**Directions for this task**
Quote the records that follow in full, leaving the pictures out.

**Data provided**
* * *

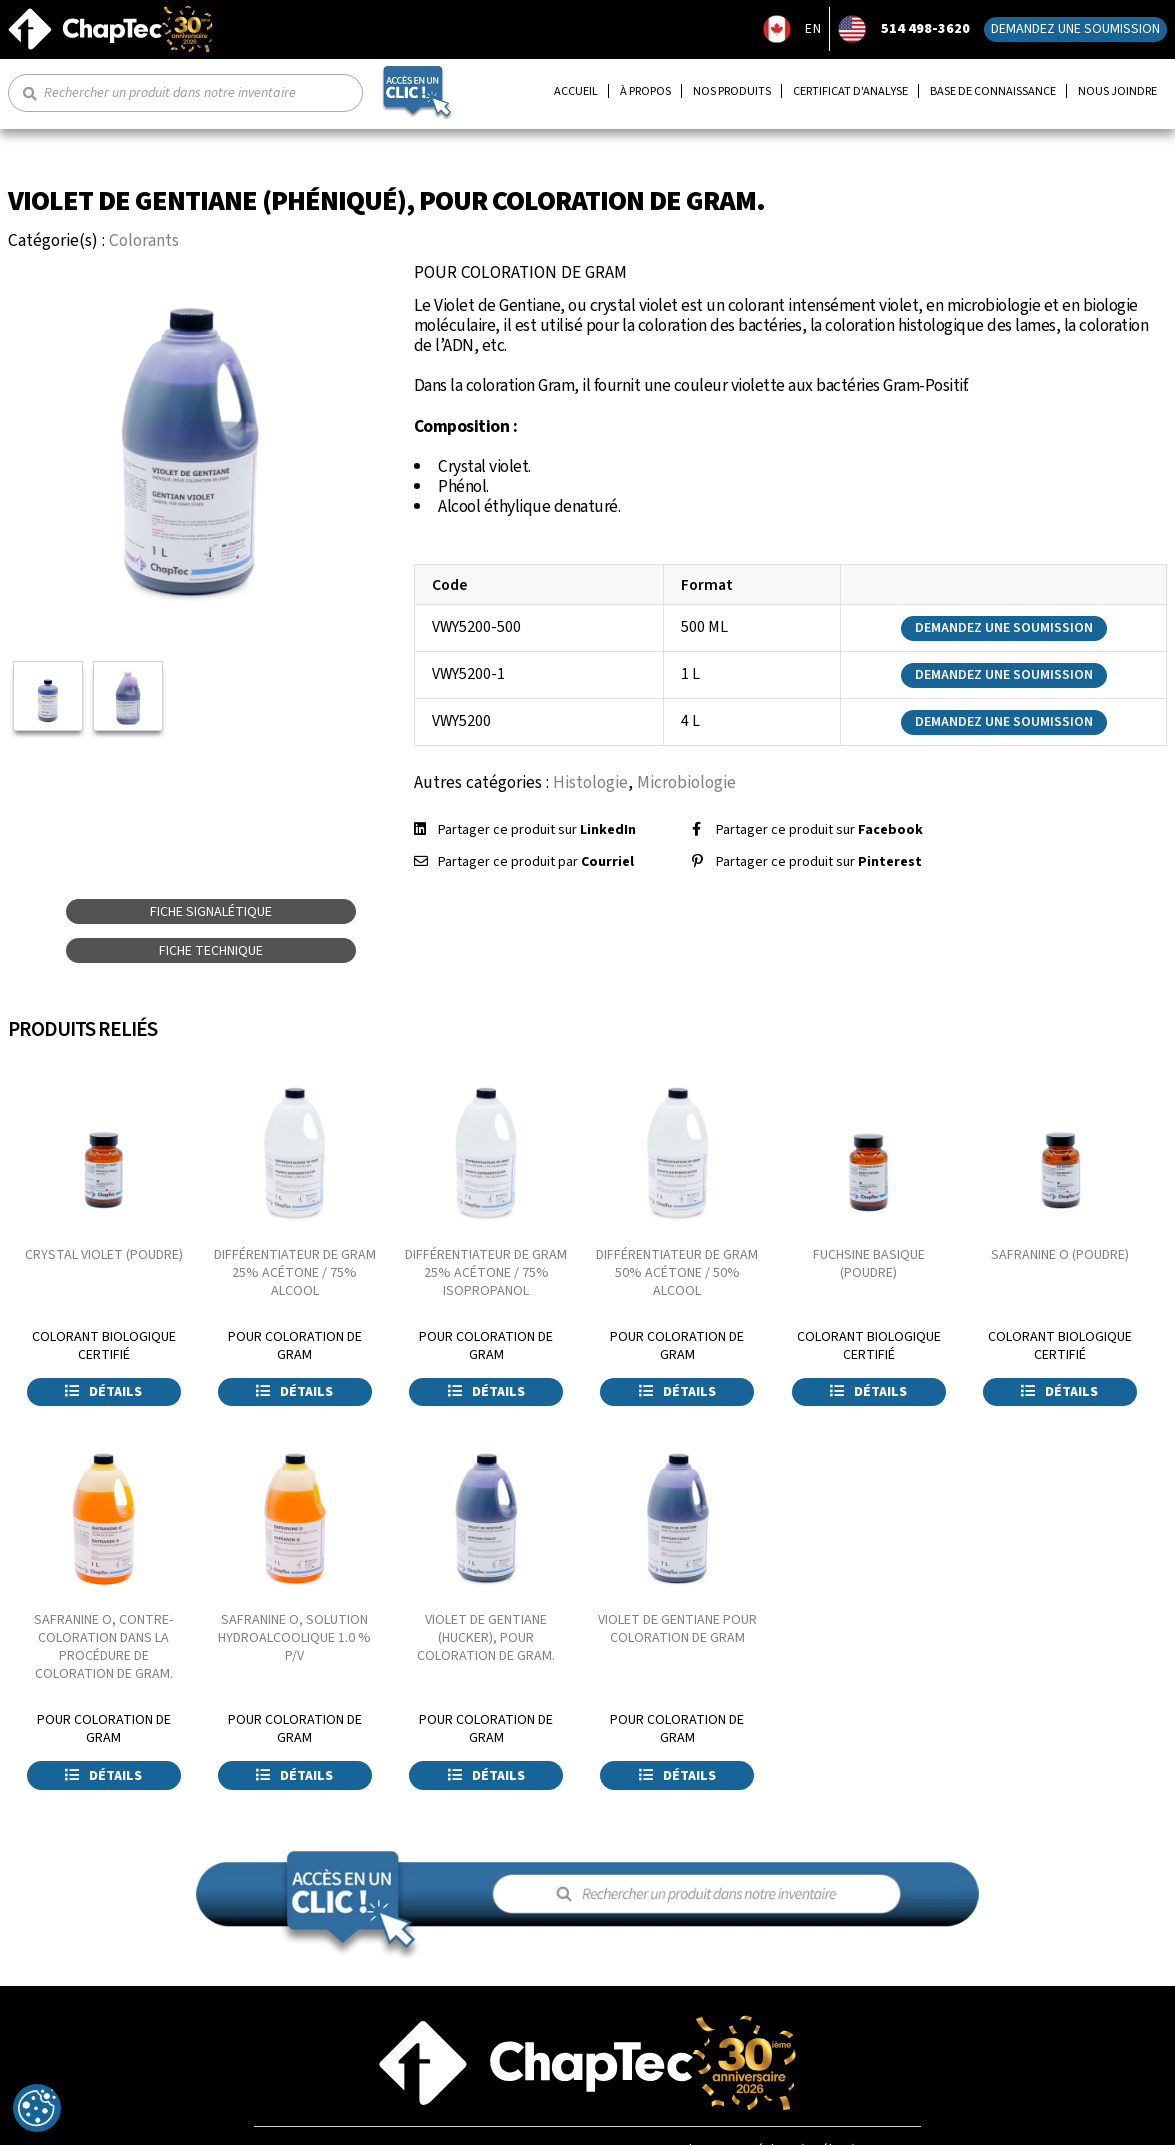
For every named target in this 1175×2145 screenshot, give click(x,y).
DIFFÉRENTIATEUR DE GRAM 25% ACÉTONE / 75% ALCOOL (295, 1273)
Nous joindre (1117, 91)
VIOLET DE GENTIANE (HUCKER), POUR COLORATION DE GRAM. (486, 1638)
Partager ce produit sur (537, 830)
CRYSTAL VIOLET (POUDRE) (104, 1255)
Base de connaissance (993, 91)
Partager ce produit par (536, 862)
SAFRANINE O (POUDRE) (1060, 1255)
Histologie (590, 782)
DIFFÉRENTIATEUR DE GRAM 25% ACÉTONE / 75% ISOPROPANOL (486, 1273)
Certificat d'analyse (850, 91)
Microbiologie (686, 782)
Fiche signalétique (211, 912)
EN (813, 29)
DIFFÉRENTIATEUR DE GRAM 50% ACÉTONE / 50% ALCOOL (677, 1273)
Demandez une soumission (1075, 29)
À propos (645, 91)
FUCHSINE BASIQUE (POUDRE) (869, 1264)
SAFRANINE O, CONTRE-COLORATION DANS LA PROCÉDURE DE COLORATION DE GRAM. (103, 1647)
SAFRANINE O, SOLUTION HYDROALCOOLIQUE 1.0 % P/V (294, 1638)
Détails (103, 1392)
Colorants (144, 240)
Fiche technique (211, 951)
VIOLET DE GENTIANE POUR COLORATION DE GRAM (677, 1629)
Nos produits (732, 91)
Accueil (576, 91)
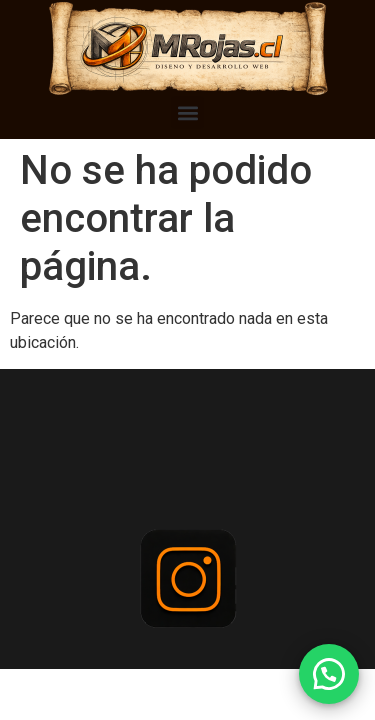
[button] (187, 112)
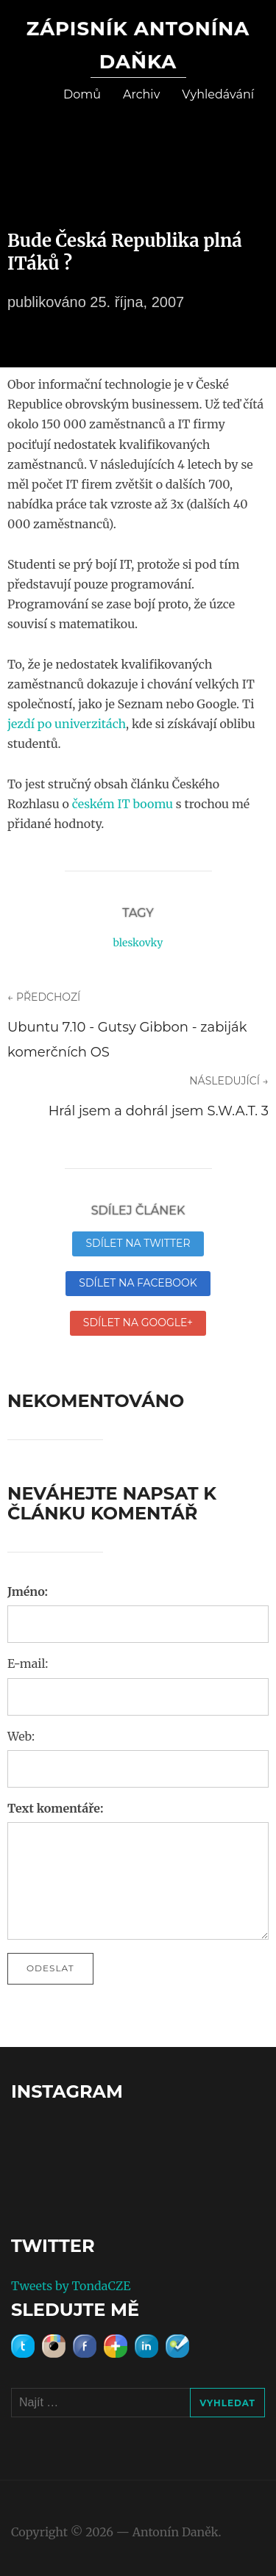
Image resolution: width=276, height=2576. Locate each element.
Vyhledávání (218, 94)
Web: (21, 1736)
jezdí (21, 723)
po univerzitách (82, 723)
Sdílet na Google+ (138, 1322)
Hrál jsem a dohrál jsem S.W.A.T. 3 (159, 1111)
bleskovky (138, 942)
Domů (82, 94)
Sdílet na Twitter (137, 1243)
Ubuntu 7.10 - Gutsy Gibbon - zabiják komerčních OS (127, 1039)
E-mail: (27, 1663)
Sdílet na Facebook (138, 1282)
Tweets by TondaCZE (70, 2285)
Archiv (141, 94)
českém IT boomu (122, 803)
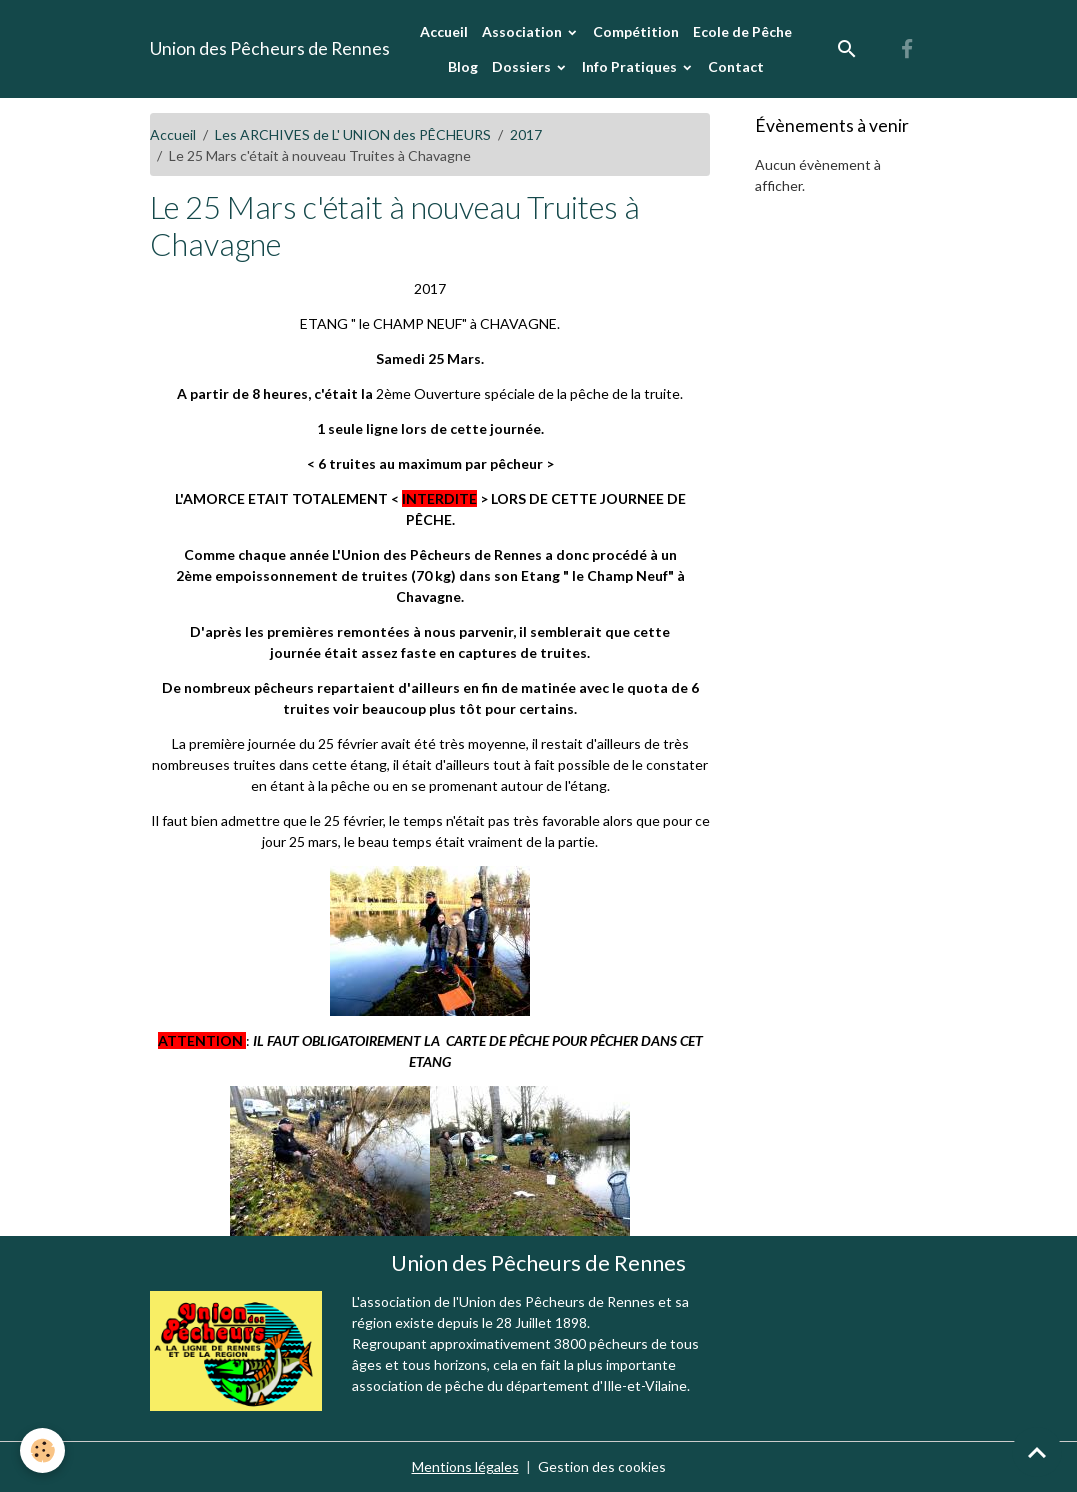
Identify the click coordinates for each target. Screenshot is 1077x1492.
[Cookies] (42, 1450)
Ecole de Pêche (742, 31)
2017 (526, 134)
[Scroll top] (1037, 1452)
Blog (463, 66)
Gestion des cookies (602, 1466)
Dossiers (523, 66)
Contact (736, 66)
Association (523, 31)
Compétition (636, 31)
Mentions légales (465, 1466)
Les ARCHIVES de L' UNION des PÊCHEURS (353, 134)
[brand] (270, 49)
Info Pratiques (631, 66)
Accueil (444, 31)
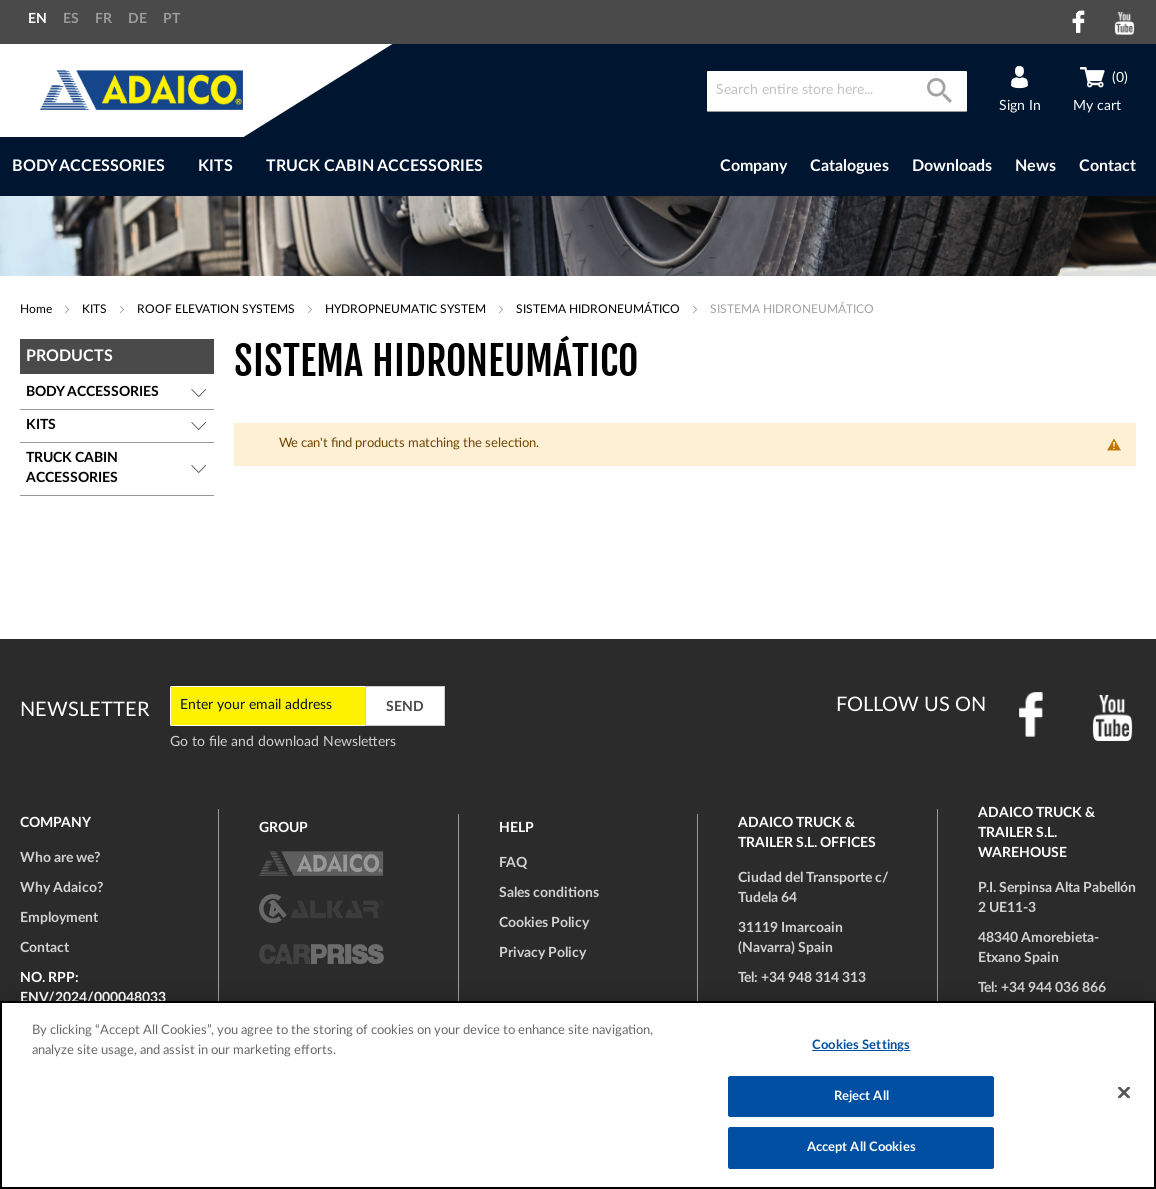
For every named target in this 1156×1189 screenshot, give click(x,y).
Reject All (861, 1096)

* * *

**Response to the task**
For every named target in this 1175×2145 screenshot, give click(x,y).
DIFFÉRENTIATEUR DE GRAM 25% ACÉTONE / 75% ALCOOL (295, 1273)
Nous joindre (1117, 91)
VIOLET DE GENTIANE (HUCKER), POUR COLORATION DE GRAM. (486, 1638)
Partager ce produit sur (537, 830)
CRYSTAL VIOLET (POUDRE) (104, 1255)
Base de connaissance (993, 91)
Partager ce produit par (536, 862)
SAFRANINE O (POUDRE) (1060, 1255)
Histologie (590, 782)
DIFFÉRENTIATEUR DE GRAM 25% ACÉTONE / 75% ISOPROPANOL (486, 1273)
Certificat d'analyse (850, 91)
Microbiologie (686, 782)
Fiche signalétique (211, 912)
EN (813, 29)
DIFFÉRENTIATEUR DE GRAM 50% ACÉTONE / 50% ALCOOL (677, 1273)
Demandez une soumission (1075, 29)
À propos (645, 91)
FUCHSINE BASIQUE (POUDRE) (869, 1264)
SAFRANINE O, CONTRE-COLORATION DANS LA PROCÉDURE DE COLORATION DE GRAM. (103, 1647)
SAFRANINE O, SOLUTION HYDROALCOOLIQUE 1.0 % P/V (294, 1638)
Détails (103, 1392)
Colorants (144, 240)
Fiche technique (211, 951)
VIOLET DE GENTIANE POUR COLORATION DE GRAM (677, 1629)
Nos produits (732, 91)
Accueil (576, 91)
[button] (187, 112)
Image resolution: width=276, height=2576. Locate each element.
Vyhledávání (218, 94)
Web: (21, 1736)
jezdí (21, 723)
po univerzitách (82, 723)
Sdílet na Google+ (138, 1322)
Hrál jsem a dohrál jsem S.W.A.T. 3 (159, 1111)
bleskovky (138, 942)
Domů (82, 94)
Sdílet na Twitter (137, 1243)
Ubuntu 7.10 - Gutsy Gibbon - zabiják komerčních OS (127, 1039)
E-mail: (27, 1663)
Sdílet na Facebook (138, 1282)
Tweets by TondaCZE (70, 2285)
Archiv (141, 94)
českém IT boomu (122, 803)
Identify the click coordinates for each target. Screenshot is 1077x1492.
[Cookies] (42, 1450)
Ecole de Pêche (742, 31)
2017 (526, 134)
[Scroll top] (1037, 1452)
Blog (463, 66)
Gestion des cookies (602, 1466)
Dossiers (523, 66)
Contact (736, 66)
Association (523, 31)
Compétition (636, 31)
Mentions légales (465, 1466)
Les ARCHIVES de L' UNION des PÊCHEURS (353, 134)
[brand] (270, 49)
Info Pratiques (631, 66)
Accueil (444, 31)
For every named target in this 1156×1189 screenshot, give click(x,y).
Reject All (861, 1096)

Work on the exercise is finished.